Ida Siekmann Foto: Brewer Bob, CC BY-SA 3.0, via Wikimedia Commons [cropped]

Quell’agitatissimo agosto del 1961 vide la città di Berlino venire lentamente divisa in due dalla costruzione del Muro, che passò dall’essere un fumoso progetto all’essere una solida realtà la mattina di domenica 13 agosto. 

La storia di Ida Siekmann

Ida Siekmann era nata a Gorken, un piccolo villaggio che all’epoca apparteneva al distretto prussiano occidentale di Marienwerder e che oggi fa parte della Polonia, ma viveva da sola a Berlino. E non in un punto qualunque di Berlino: ida viveva in Bernauer Strasse 48 a Mitte. Oggi, passando per quella via, si vede il Memoriale del Muro: sono quelle le coordinate geografiche della “ferita” architettonica più celebre della storia. Come tutti gli edifici e le proprietà sul lato sud della strada, il suo condominio si trovava nel distretto amministrativo di Mitte, quindi apparteneva a Berlino Est, alla DDR. Ma la strada, compreso il marciapiede davanti all’ingresso dell’edificio, apparteneva al distretto amministrativo di Wedding, quindi faceva parte di Berlino Ovest. Bernauer Straße era uno dei luoghi che, più di altri, mostravano l’assurdità di una divisione che certo, doveva pur iniziare da qualche parte. Che cosa poteva essere un metro, un passo? Nel caso di Ide Siekmann, per esempio, fu la differenza fra la vita e la morte. Dal 1945, questo confine fungeva anche da linea di demarcazione tra il settore sovietico e quello francese di Berlino, ma, per i residenti, in quei 15 anni era cambiato relativamente poco. Mentre il confine di settore era ancora aperto, tra le aree residenziali densamente popolate esistevano stretti contatti familiari e rapporti di vicinato. E, d’altra parte, perché non avrebbe dovuto essere così? Si vive in una casa, si esce in strada, si parla con i vicini: nulla di più normale. Ida Siekmann, d’altronde, poteva rientrare in casa solo dalla strada, cioè da ovest. Anche fosse stata la più fervente sostenitrice della DDR, non avrebbe potuto passare un’intera giornata senza mettere piede nella Repubblica Federale Tedesca.

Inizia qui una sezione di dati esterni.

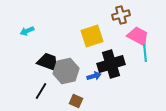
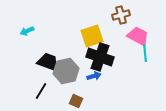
black cross: moved 11 px left, 7 px up; rotated 36 degrees clockwise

Bernauer Strasse Ida Siekmann
Monumento commemorativo in più parti per Ida Siekmann in Bernauer Strasse a Berlino Foto: Singlespeedfahrer, CC0, via Wikimedia Commons

Come centinaia di migliaia di berlinesi, da un giorno all’altro, Ida si vide tagliata fuori da tutta la rete di parenti e conoscenti che vivevano nell’altra parte del confine. Bernauer Straße, in quei giorni, era frenetica: moltissimi residenti cercarono di fuggire dalle case di confine. Per qualche giorno, alcuni ci riuscirono: era ancora fisicamente possibile uscire dalla porta d’ingresso degli edifici e trovarsi a ovest. Naturalmente, la dirigenza del partito non poteva permettere che sussistesse una così grande “falla” nella recinzione di sicurezza presidiata delle guardie armete. Il 18 agosto, quindi, tutte le porte d’ingresso che davano sul marciapiede di Berlino Ovest furono murate o sbarrate con assi e chiodi, mentre nuovi ingressi venivano aperti attraverso i cortili sul retro, rompendo i muri. I membri della milizia operaia e delle unità di polizia erano appostati nei corridoi e nelle scale degli edifici e controllavano i documenti di chiunque volesse entrare in un edificio o in un appartamento.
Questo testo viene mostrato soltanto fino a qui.